FedEx, which has naming rights to the stadium in which the Washington Redskins play, made a request Thursday that the team change its nickname.
"We have communicated to the team in Washington our request that they change the team name," FedEx said in a statement obtained by ESPN.
FedEx paid $205 million to the Redskins for naming rights to the stadium in 1998 in a deal that runs through 2025. Frederick Smith, the chairman, CEO and president of FedEx Corp., also owns a minority stake in the Redskins.
Team owner Dan Snyder has been under renewed pressure to change the nickname, with protestors reportedly targeting the team's sponsors, according to Adweek.
FedEx, Nike and PepsiCo each received letters signed by 87 investment firms and shareholders worth a combined $620 billion asking the companies to sever ties with the team unless it changes its controversial name, Adweek reported Wednesday.
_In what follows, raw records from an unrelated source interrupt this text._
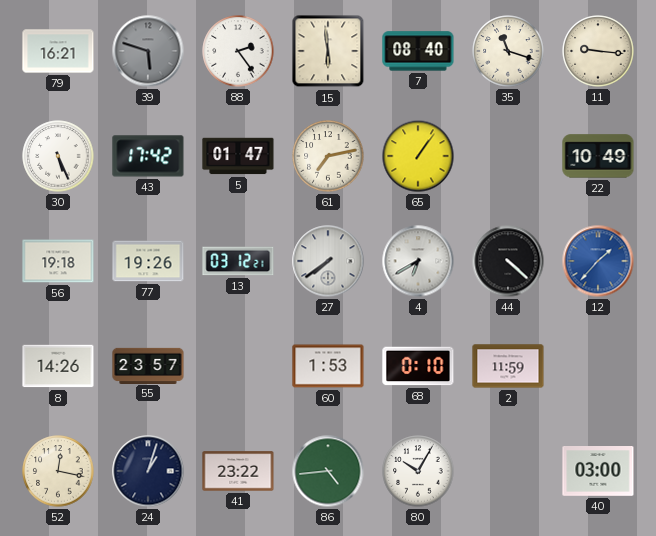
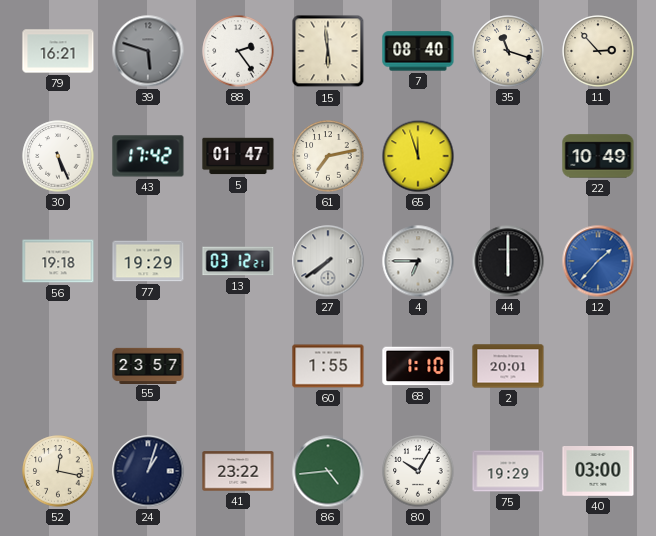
11: 9:16 -> 2:53
65: 1:06 -> 11:57
77: 19:26 -> 19:29
4: 6:40 -> 6:45
44: 4:22 -> 6:00
8: 14:26 -> none
60: 1:53 -> 1:55
68: 0:10 -> 1:10
2: 11:59 -> 20:01
75: none -> 19:29
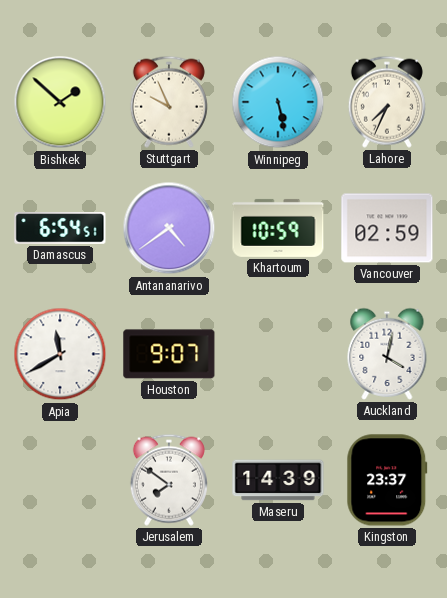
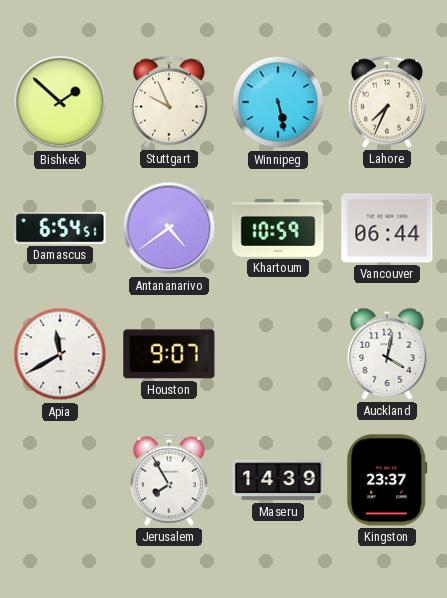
Vancouver: 02:59 -> 06:44
Jerusalem: 7:51 -> 7:55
In 2014, The Oneida Tribe of Indians of Wisconsin asked FedEx shareholders to reconsider the naming rights agreement, but shareholders voted to stick with company officials and continue the business relationship, according to the Memphis Business Journal.
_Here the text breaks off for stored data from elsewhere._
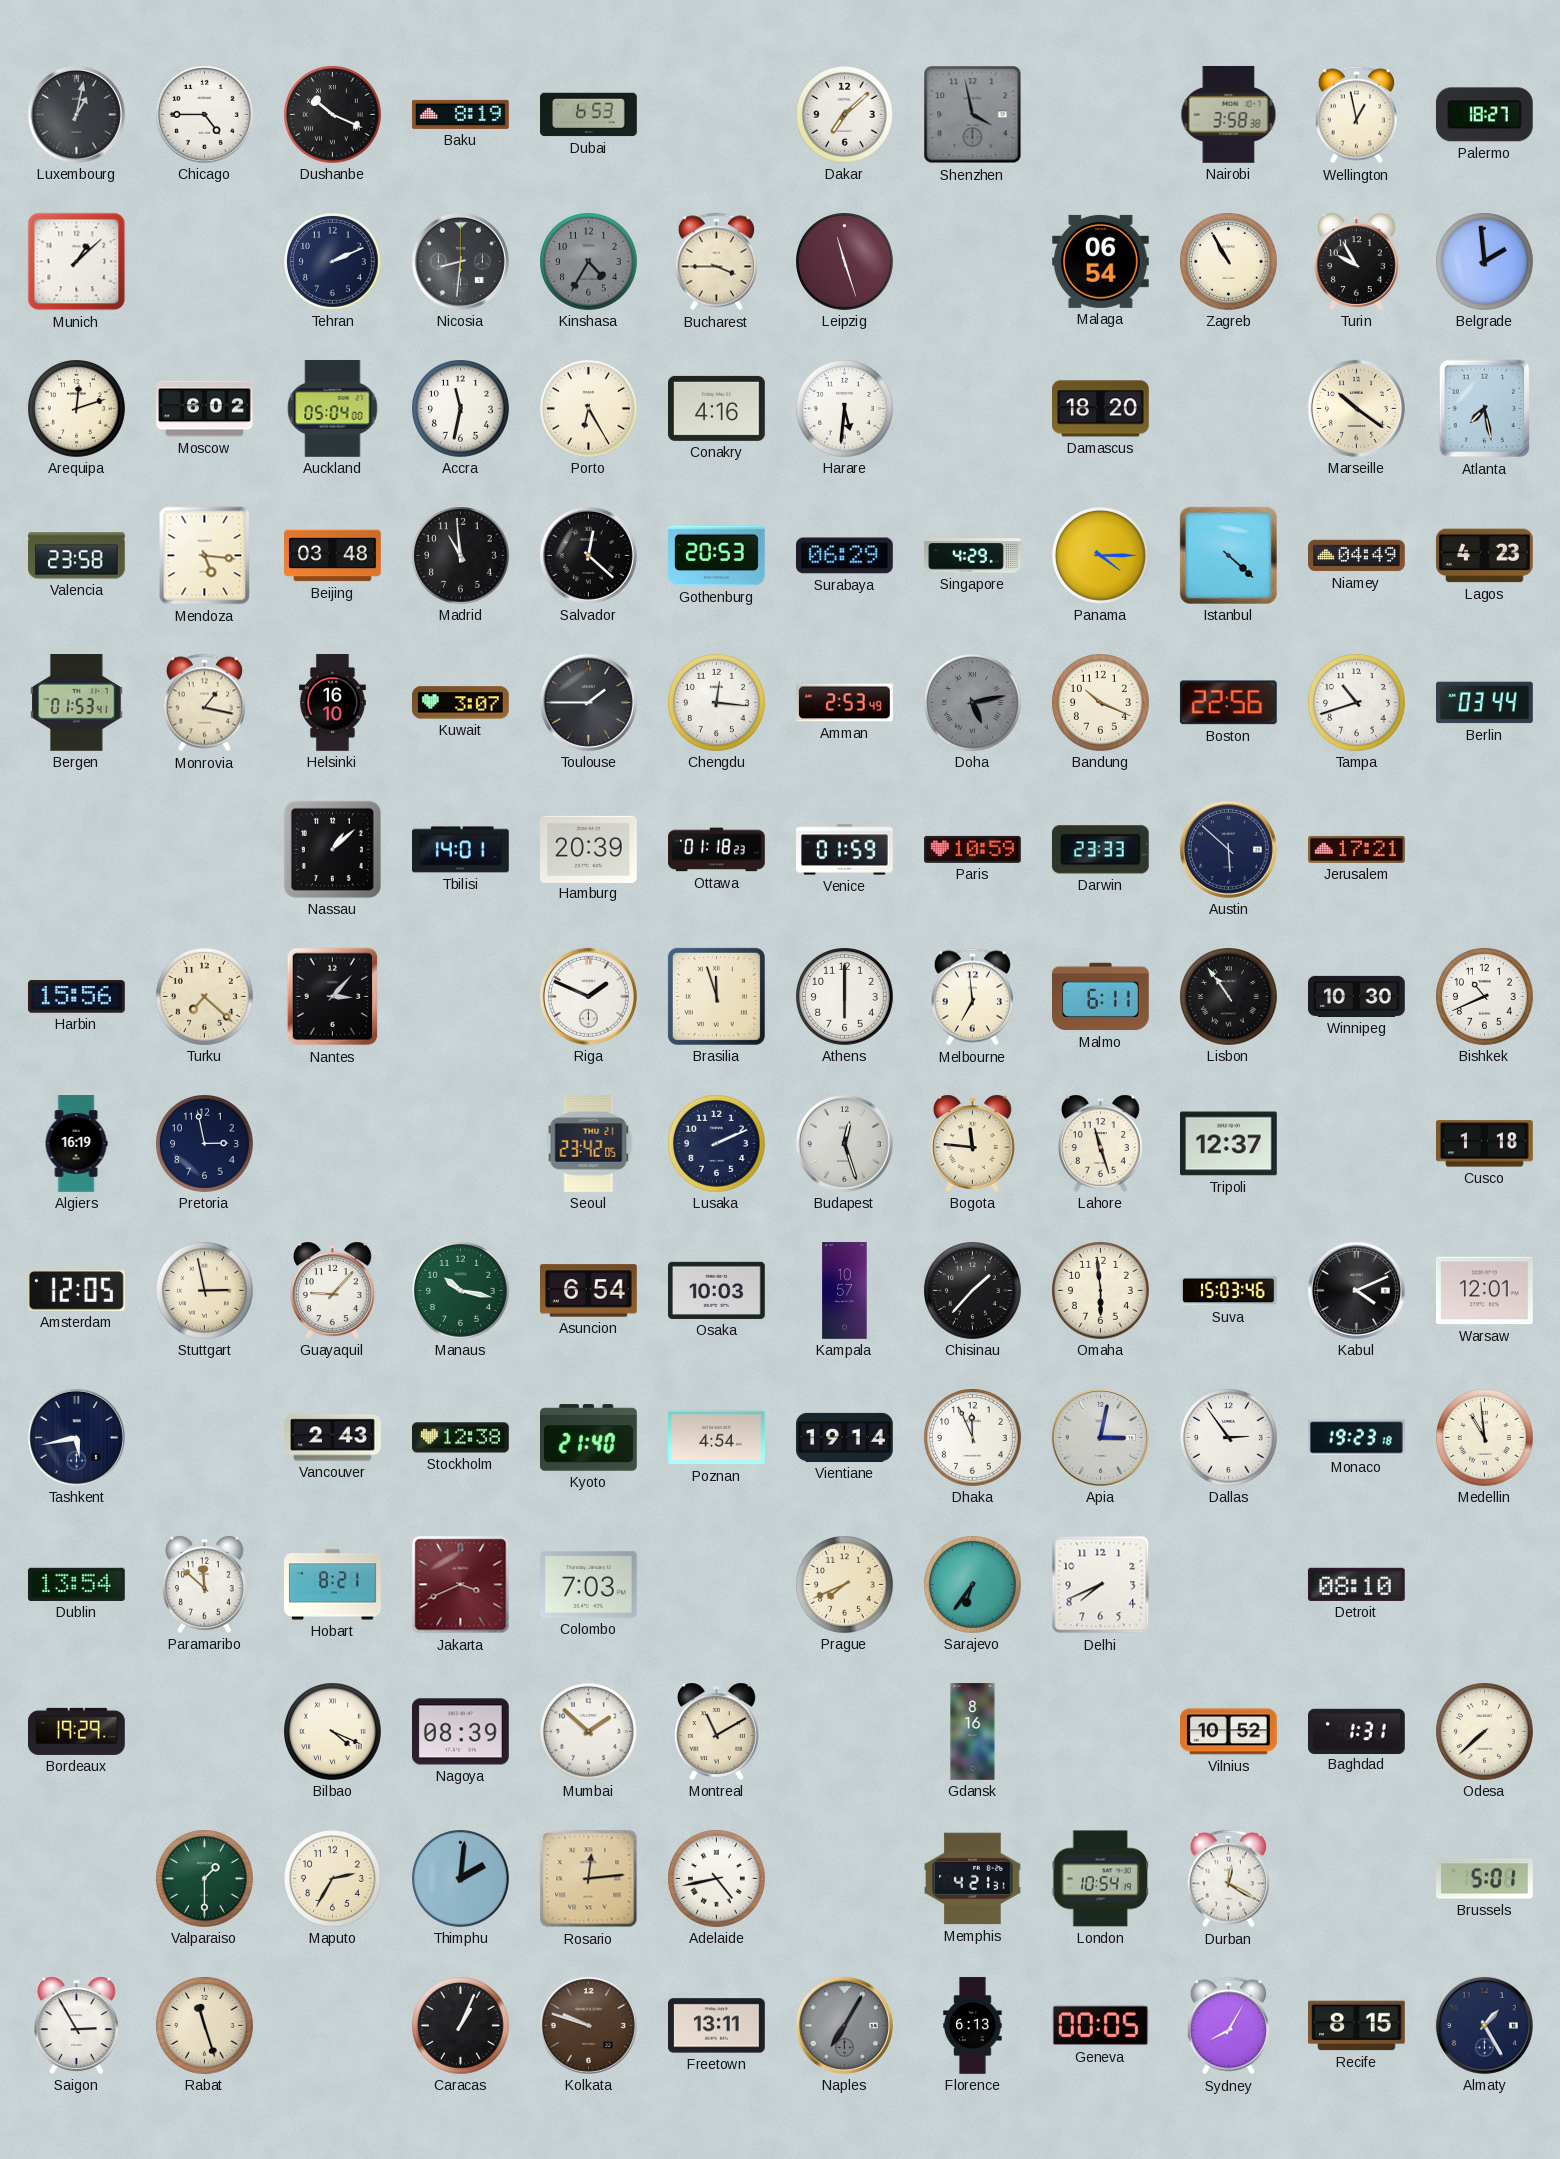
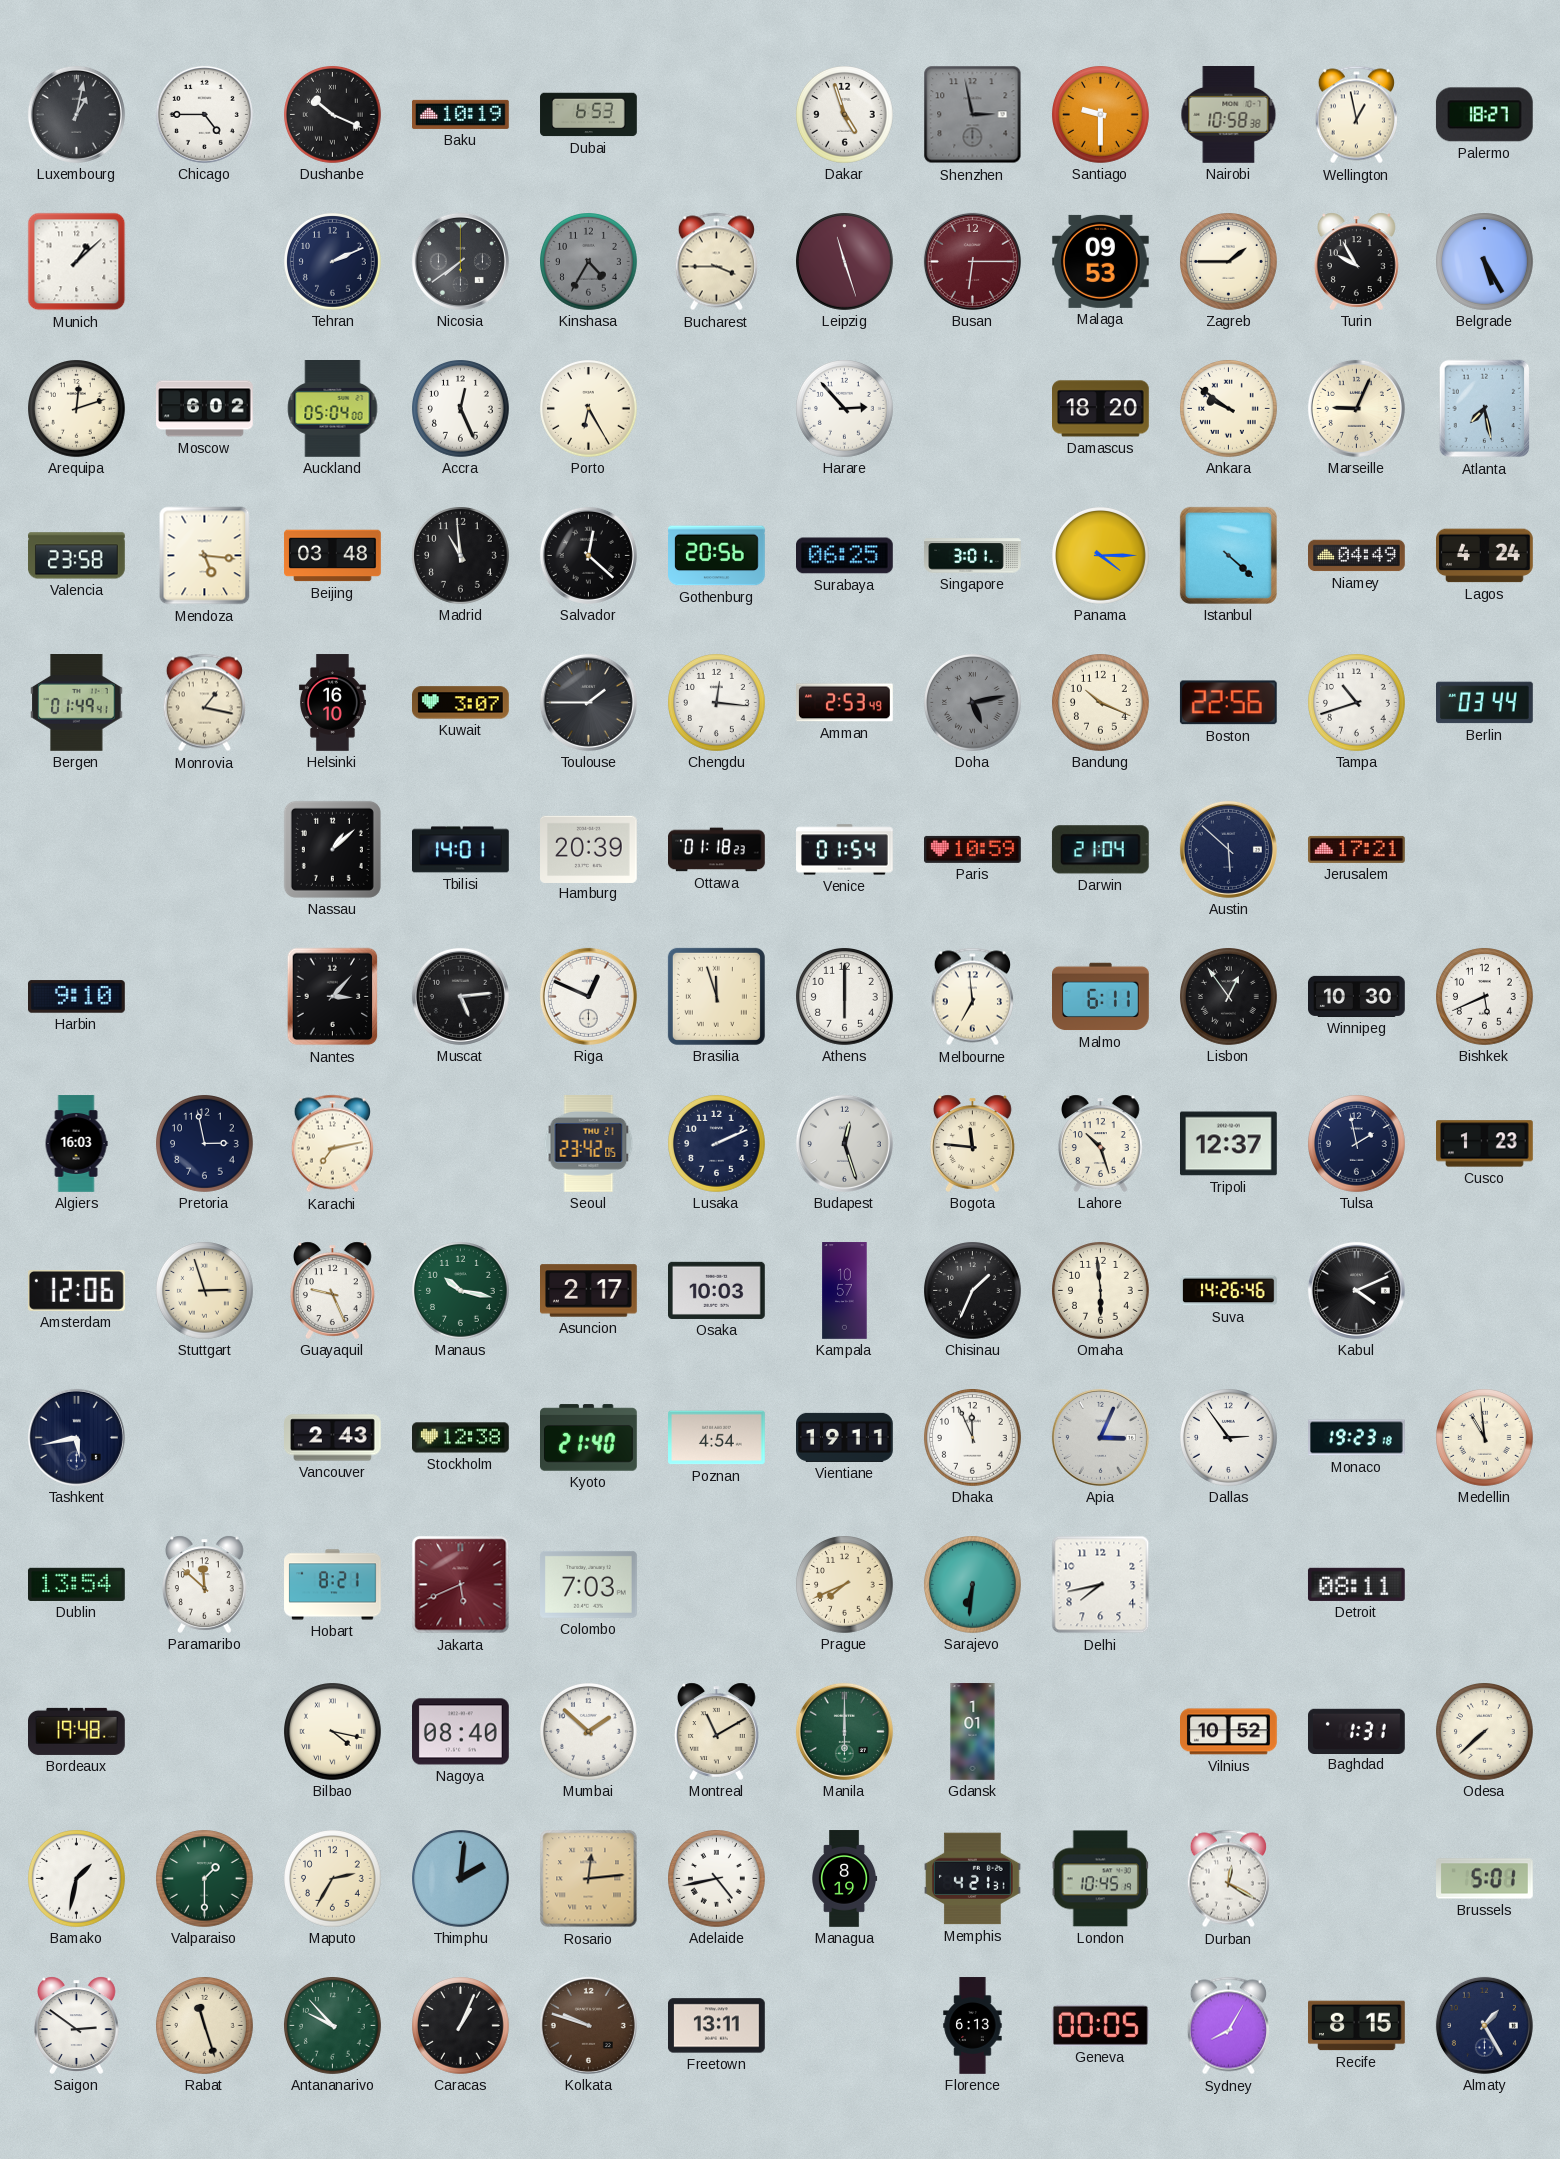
Baku: 8:19 -> 10:19
Dakar: 7:08 -> 4:57
Shenzhen: 3:58 -> 2:58
Santiago: none -> 9:30
Nairobi: 3:58 -> 10:58
Nicosia: 8:31 -> 7:39
Busan: none -> 6:15
Malaga: 06:54 -> 09:53
Zagreb: 10:55 -> 1:45
Belgrade: 1:59 -> 5:25
Accra: 11:32 -> 12:26
Conakry: 4:16 -> none
Harare: 5:31 -> 2:53
Ankara: none -> 9:51
Marseille: 10:21 -> 9:04
Gothenburg: 20:53 -> 20:56
Surabaya: 06:29 -> 06:25
Singapore: 4:29 -> 3:01
Lagos: 4:23 -> 4:24
Bergen: 01:53 -> 01:49
Venice: 01:59 -> 01:54
Darwin: 23:33 -> 21:04
Harbin: 15:56 -> 9:10
Turku: 7:22 -> none
Muscat: none -> 5:14
Riga: 1:49 -> 12:49
Lisbon: 10:54 -> 12:54
Bishkek: 10:41 -> 5:41
Algiers: 16:19 -> 16:03
Karachi: none -> 7:13
Lahore: 11:27 -> 10:27
Tulsa: none -> 1:58
Cusco: 1:18 -> 1:23
Amsterdam: 12:05 -> 12:06
Stuttgart: 2:58 -> 2:57
Guayaquil: 9:07 -> 9:26
Asuncion: 6:54 -> 2:17
Chisinau: 1:37 -> 1:34
Suva: 15:03 -> 14:26
Warsaw: 12:01 -> none
Vientiane: 19:14 -> 19:11
Apia: 3:02 -> 3:04
Jakarta: 3:41 -> 5:41
Sarajevo: 6:36 -> 6:31
Delhi: 7:41 -> 7:43
Detroit: 08:10 -> 08:11
Bordeaux: 19:29 -> 19:48
Bilbao: 4:19 -> 4:17
Nagoya: 08:39 -> 08:40
Manila: none -> 6:00
Gdansk: 8:16 -> 1:01
Bamako: none -> 1:32
Managua: none -> 8:19
London: 10:54 -> 10:45
Saigon: 2:55 -> 2:51
Antananarivo: none -> 9:53
Naples: 7:05 -> none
Snyder has been under more pressure in recent weeks to change the name given the social climate following the death of George Floyd in Minnesota.
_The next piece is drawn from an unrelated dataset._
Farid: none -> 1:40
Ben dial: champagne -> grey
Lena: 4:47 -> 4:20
Native American leaders want Snyder to change the name, which the franchise has used since 1933. In the past, groups protested the name and tried to win in court. Those efforts failed.
The Washington Post reported that Eleanor Holmes Norton, the District of Columbia's nonvoting delegate to the House of Representatives, made it clear the nickname needed to be changed if the team wanted to return to the district.
That stance serves as a potential roadblock if the franchise wants to move back to the district when its lease on the land at FedEx Field in Landover, Maryland, is up after the 2027 season. Washington is looking at sites in the district, Maryland and Virginia.
District officials had made it clear they'd like the franchise to return to the city, where it played until leaving RFK Stadium after the 1996 season. The federal government owns the land, but last year Norton introduced a bill that called for it to be sold to the city at a fair market value.
ESPN's John Keim contributed to this report.